Happily, we're now in a position that the discount is narrowed such that it's a more compelling argument to make new investments. That also gives us the ability to continue growing the vehicle, and with that, we think will come more liquidity, more potential buyers. The greater the scale of it, the greater the market cap, the more people this is interesting to, and in time, potentially the more narrowing of the discount we can do. Maybe one back to you, Richard. How do you plan to leverage joining the FTSE 250 to broaden your shareholder base and increase liquidity?

Richard Sem
Partner & Head of Europe - Global Infrastructure and Real Assets, Pantheon Infrastructure

Look, I mean, it was a great, I think a great milestone for the business back in June. Thank you, shareholders, for your continued support for the business. We will continue to focus on driving performance within the portfolio and the redeployment, making sure that we invest in other assets that can deliver the target returns and yield that we're looking to give shareholders. We work, this forum, I think is great to be able to reach a broader audience. Hopefully, initiatives like this can be helpful. We've also worked pretty hard on the website, so hopefully give greater information about the portfolio, greater transparency around the portfolio. We work with Lansons, our PR agency, have had a couple of articles in the Telegraph, an article in the Times, and in various other specialist financial press. Again, you can see copies of those articles on the website.

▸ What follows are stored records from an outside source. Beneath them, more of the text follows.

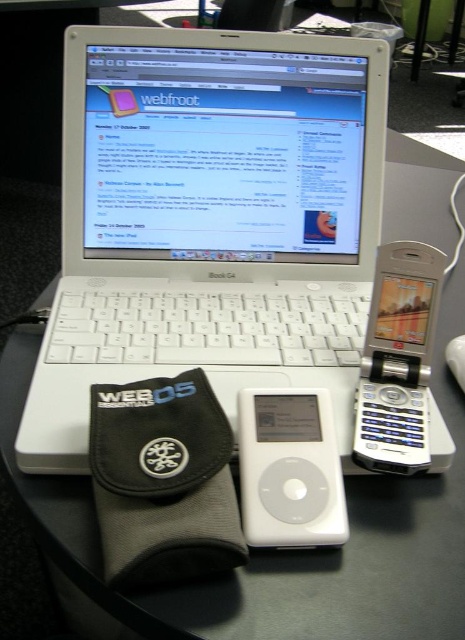 Question: Which object is the farthest from the white matte ipod at center?

Choices:
 (A) white plastic mouse at lower right
 (B) silver metallic flip phone at right
 (C) white plastic laptop at center

Answer: (C)

Question: Which point appears closest to the camera in this image?

Choices:
 (A) (399, 419)
 (B) (330, 400)
 (C) (458, 380)

Answer: (B)

Question: Which object appears farthest from the camera in this image?

Choices:
 (A) white plastic laptop at center
 (B) white plastic mouse at lower right
 (C) white matte ipod at center
 (D) silver metallic flip phone at right

Answer: (B)

Question: Is white plastic laptop at center below white matte ipod at center?

Choices:
 (A) no
 (B) yes

Answer: (A)

Question: Does white plastic laptop at center appear on the left side of white matte ipod at center?

Choices:
 (A) no
 (B) yes

Answer: (B)

Question: Is white plastic laptop at center thinner than silver metallic flip phone at right?

Choices:
 (A) no
 (B) yes

Answer: (A) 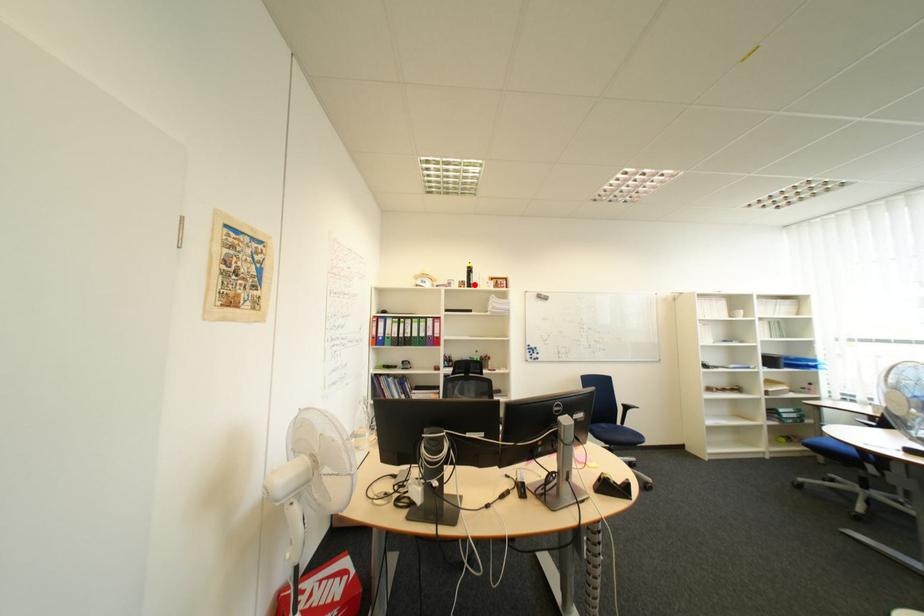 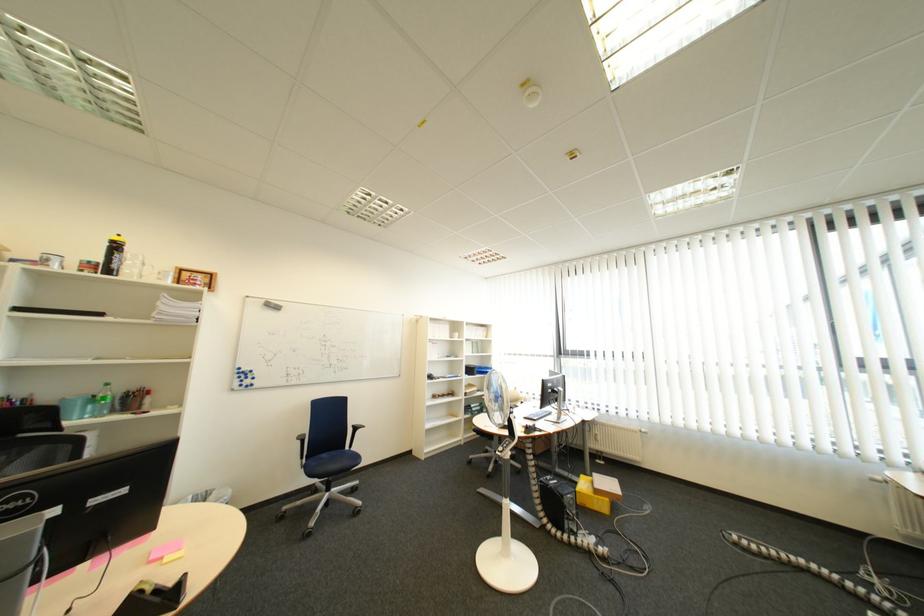 Locate, in the second image, the point that corresponds to the highlighted location in the first image.

(102, 267) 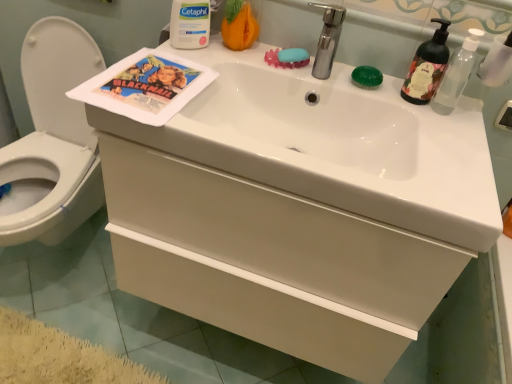 Identify the location of free space to the left of silver metallic faucet at upper center. This screenshot has height=384, width=512. (253, 63). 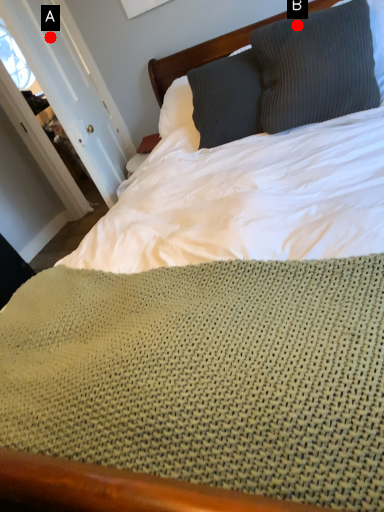 Question: Two points are circled on the image, labeled by A and B beside each circle. Which point is farther to the camera?

Choices:
 (A) A is further
 (B) B is further

Answer: (A) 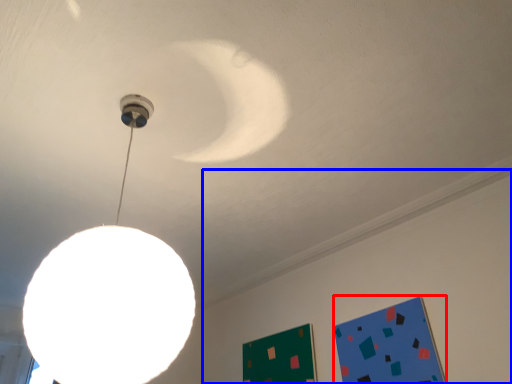 Question: Which of the following is the closest to the observer, bulletin board (highlighted by a red box) or backdrop (highlighted by a blue box)?

Choices:
 (A) bulletin board
 (B) backdrop

Answer: (B) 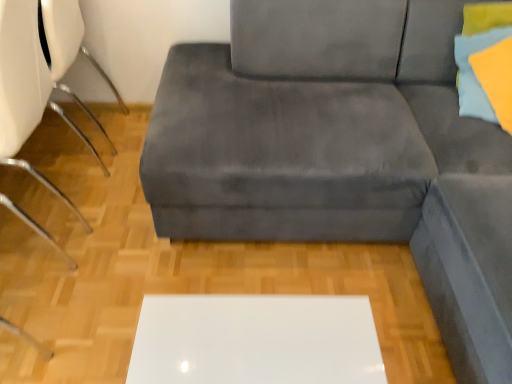 Question: Is white glossy table at center aimed at white plastic chair at left?

Choices:
 (A) yes
 (B) no

Answer: (B)

Question: Considering the relative sizes of white glossy table at center and white plastic chair at left in the image provided, is white glossy table at center thinner than white plastic chair at left?

Choices:
 (A) no
 (B) yes

Answer: (B)

Question: Is white glossy table at center next to white plastic chair at left?

Choices:
 (A) no
 (B) yes

Answer: (A)

Question: Does white glossy table at center have a greater width compared to white plastic chair at left?

Choices:
 (A) yes
 (B) no

Answer: (B)

Question: Would you say white glossy table at center is a long distance from white plastic chair at left?

Choices:
 (A) no
 (B) yes

Answer: (A)

Question: Can you confirm if white glossy table at center is positioned to the left of white plastic chair at left?

Choices:
 (A) yes
 (B) no

Answer: (B)

Question: Is the position of velvet gray couch at center more distant than that of white glossy table at center?

Choices:
 (A) yes
 (B) no

Answer: (A)

Question: Is velvet gray couch at center shorter than white glossy table at center?

Choices:
 (A) yes
 (B) no

Answer: (A)

Question: Does velvet gray couch at center have a lesser width compared to white glossy table at center?

Choices:
 (A) yes
 (B) no

Answer: (B)

Question: Is velvet gray couch at center to the right of white glossy table at center from the viewer's perspective?

Choices:
 (A) no
 (B) yes

Answer: (A)

Question: Could white glossy table at center be considered to be inside velvet gray couch at center?

Choices:
 (A) no
 (B) yes

Answer: (A)

Question: Can you confirm if velvet gray couch at center is taller than white glossy table at center?

Choices:
 (A) no
 (B) yes

Answer: (A)

Question: Does velvet gray couch at center have a larger size compared to white plastic chair at left?

Choices:
 (A) yes
 (B) no

Answer: (B)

We're trying to get the word out there. Finally, through Investec, our brokers are actively using the opportunity of these results to go out and speak to investors and build a roadshow. Some of the things we're doing to try and increase liquidity in the share. Next question, Ben, we'll keep the back and forth going. What can you say about the return of capital from the Calpine transaction beyond the $35 million expected in Q4? How is this structured?

Ben Perkins
Principal - Global Infrastructure & Real Assets team, Pantheon Infrastructure

Yeah, so we have, as we mentioned, there's been a significant component of the consideration in Constellation shares. They are subject to lock-ins, which is customary for this kind of trade where you wouldn't want to create an immediate day-one overhang that would drag on the share price. We can refer to the public announcement at the time, which confirmed that Constellation and ECP, being the seller, had agreed to an 18-month lockup with respect to the ownership of the Constellation Common Stock, and that's subject to a schedule of potential sales over that 18-month period. We would expect, all being well and subject to the deal closing, that the final liquidity of that position would emerge within 18 months. Richard, another one straight back to you. Please, can you say a bit more about the relationship between PINT and the other Pantheon infrastructure strategies?

Richard Sem
Partner & Head of Europe - Global Infrastructure and Real Assets, Pantheon Infrastructure

Yeah, PINT is one of our clients effectively for Pantheon as a business. We have, as we said at the beginning, just over $24 billion of assets under management. We are providing our deal flow to our various different clients. To be clear, our allocation strategy is very simple. We allocate it on a pro-rata basis based on those clients that have available capital to invest at any period of time. There's more detail in the IPO prospectus, but that in a nutshell is where we're at. I think the other thing probably just worth highlighting is most of our private infrastructure programs suffer. We take a carried interest or a performance fee on those mandates. We do not charge an equivalent performance fee or carried interest on PINT. PINT is getting a pretty good deal compared to some of our other programs.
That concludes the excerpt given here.